Records for this exercise Start Marker

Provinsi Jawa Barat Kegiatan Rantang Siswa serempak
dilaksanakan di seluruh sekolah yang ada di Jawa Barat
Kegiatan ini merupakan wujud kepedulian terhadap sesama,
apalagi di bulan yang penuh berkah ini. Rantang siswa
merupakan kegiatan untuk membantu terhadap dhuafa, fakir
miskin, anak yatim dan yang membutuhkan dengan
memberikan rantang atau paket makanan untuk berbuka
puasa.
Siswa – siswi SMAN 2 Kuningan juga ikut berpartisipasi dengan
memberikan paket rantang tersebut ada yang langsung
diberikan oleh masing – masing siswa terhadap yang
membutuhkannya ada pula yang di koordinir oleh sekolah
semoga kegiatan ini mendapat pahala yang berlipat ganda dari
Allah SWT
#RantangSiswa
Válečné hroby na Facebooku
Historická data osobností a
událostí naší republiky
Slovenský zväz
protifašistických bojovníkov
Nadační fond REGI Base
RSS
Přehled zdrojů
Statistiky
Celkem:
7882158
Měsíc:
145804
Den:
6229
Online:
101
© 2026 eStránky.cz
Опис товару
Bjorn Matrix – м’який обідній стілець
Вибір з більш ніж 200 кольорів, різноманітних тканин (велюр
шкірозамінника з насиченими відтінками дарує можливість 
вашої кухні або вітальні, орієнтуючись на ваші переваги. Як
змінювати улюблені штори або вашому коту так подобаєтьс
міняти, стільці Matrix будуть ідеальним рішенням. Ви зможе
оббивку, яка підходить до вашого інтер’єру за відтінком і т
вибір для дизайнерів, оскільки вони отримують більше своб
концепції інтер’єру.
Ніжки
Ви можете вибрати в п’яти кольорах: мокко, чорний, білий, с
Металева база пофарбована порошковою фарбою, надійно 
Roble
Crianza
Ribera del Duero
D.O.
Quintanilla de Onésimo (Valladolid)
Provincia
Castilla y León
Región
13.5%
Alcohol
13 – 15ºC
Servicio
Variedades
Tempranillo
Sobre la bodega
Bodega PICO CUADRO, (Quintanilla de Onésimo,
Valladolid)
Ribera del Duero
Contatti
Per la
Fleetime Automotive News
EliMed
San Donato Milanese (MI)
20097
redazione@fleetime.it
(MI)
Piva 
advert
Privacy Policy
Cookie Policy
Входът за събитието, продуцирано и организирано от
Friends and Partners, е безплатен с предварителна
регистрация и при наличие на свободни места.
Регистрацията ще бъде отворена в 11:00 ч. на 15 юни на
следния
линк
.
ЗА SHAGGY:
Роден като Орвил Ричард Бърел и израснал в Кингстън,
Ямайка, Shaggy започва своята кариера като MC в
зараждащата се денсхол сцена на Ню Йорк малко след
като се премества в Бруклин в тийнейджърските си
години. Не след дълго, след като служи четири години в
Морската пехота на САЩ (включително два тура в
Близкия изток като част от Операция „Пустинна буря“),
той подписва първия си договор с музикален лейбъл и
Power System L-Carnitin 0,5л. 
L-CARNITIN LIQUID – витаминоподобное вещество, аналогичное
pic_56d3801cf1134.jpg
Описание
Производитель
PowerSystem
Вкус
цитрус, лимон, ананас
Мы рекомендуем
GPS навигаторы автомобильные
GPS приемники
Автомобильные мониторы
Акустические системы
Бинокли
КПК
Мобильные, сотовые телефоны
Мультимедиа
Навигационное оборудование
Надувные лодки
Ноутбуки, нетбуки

Records for this exercise End Marker

Beginning with the first line of the entries, repeat each line exactly until you have reproduced the one containing "Privacy Policy", and add nothing further.

__Written solution__.
Provinsi Jawa Barat Kegiatan Rantang Siswa serempak
dilaksanakan di seluruh sekolah yang ada di Jawa Barat
Kegiatan ini merupakan wujud kepedulian terhadap sesama,
apalagi di bulan yang penuh berkah ini. Rantang siswa
merupakan kegiatan untuk membantu terhadap dhuafa, fakir
miskin, anak yatim dan yang membutuhkan dengan
memberikan rantang atau paket makanan untuk berbuka
puasa.
Siswa – siswi SMAN 2 Kuningan juga ikut berpartisipasi dengan
memberikan paket rantang tersebut ada yang langsung
diberikan oleh masing – masing siswa terhadap yang
membutuhkannya ada pula yang di koordinir oleh sekolah
semoga kegiatan ini mendapat pahala yang berlipat ganda dari
Allah SWT
#RantangSiswa
Válečné hroby na Facebooku
Historická data osobností a
událostí naší republiky
Slovenský zväz
protifašistických bojovníkov
Nadační fond REGI Base
RSS
Přehled zdrojů
Statistiky
Celkem:
7882158
Měsíc:
145804
Den:
6229
Online:
101
© 2026 eStránky.cz
Опис товару
Bjorn Matrix – м’який обідній стілець
Вибір з більш ніж 200 кольорів, різноманітних тканин (велюр
шкірозамінника з насиченими відтінками дарує можливість 
вашої кухні або вітальні, орієнтуючись на ваші переваги. Як
змінювати улюблені штори або вашому коту так подобаєтьс
міняти, стільці Matrix будуть ідеальним рішенням. Ви зможе
оббивку, яка підходить до вашого інтер’єру за відтінком і т
вибір для дизайнерів, оскільки вони отримують більше своб
концепції інтер’єру.
Ніжки
Ви можете вибрати в п’яти кольорах: мокко, чорний, білий, с
Металева база пофарбована порошковою фарбою, надійно 
Roble
Crianza
Ribera del Duero
D.O.
Quintanilla de Onésimo (Valladolid)
Provincia
Castilla y León
Región
13.5%
Alcohol
13 – 15ºC
Servicio
Variedades
Tempranillo
Sobre la bodega
Bodega PICO CUADRO, (Quintanilla de Onésimo,
Valladolid)
Ribera del Duero
Contatti
Per la
Fleetime Automotive News
EliMed
San Donato Milanese (MI)
20097
redazione@fleetime.it
(MI)
Piva 
advert
Privacy Policy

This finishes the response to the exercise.